Hereditary Multiple Exostosis (HME), also known as Multiple Hereditary Exostoses, is a rare, inherited genetic disorder characterized by the formation of multiple bony outgrowths called osteochondromas/juxtacortical chondromas. These growths typically develop near the growing ends of the long bones, such as the arms and legs, and can also affect the flat bones of the chest and pelvis.
The primary cause of the condition is a genetic mutation that leads to abnormal growth plate development. As a result, the bones grow in an irregular manner, forming these benign bone tumors. HME is typically inherited in an autosomal dominant pattern, which means that an affected individual has a 50% chance of passing the mutation to their offspring.

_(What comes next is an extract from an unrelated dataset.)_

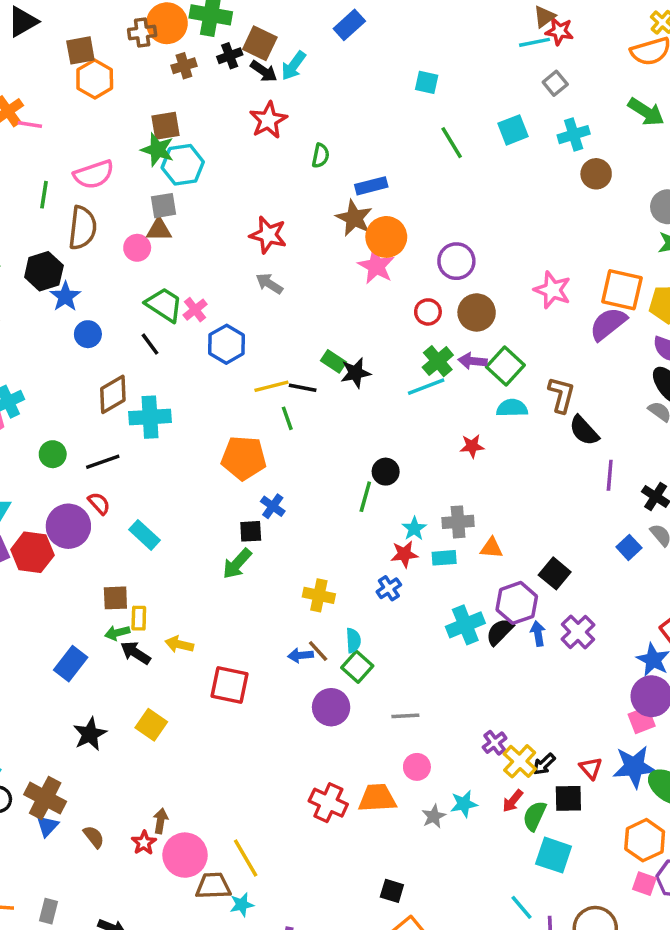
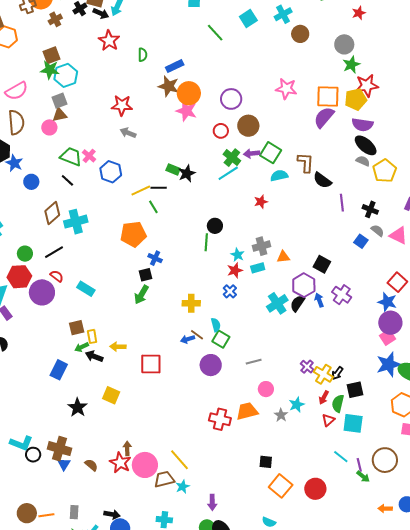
pink star: (552, 290) -> (286, 89), moved
red hexagon: (32, 552) -> (19, 277), moved
red triangle: (591, 768) -> (328, 420), moved, turned 40
red star: (144, 843) -> (120, 463), size x1.5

Individuals with HME may exhibit various symptoms, including skeletal deformities, short stature, unequal limb lengths, joint pain, discomfort or restricted movements, and nerve compression due to the tumors. The severity and range of symptoms can differ among affected individuals, even within the same family.
While there is currently no cure for HME, treatment options aim to manage its symptoms and complications. Regular monitoring, surgical interventions to remove symptomatic osteochondromas, physical therapy, and orthopedic devices may be recommended to improve the quality of life by relieving pain, improving range of motion, and mitigating the risk of complications such as fractures or nerve compression.
Overall, Hereditary Multiple Exostosis is a rare genetic disorder characterized by the formation of multiple benign bone tumors that can lead to skeletal deformities and various complications.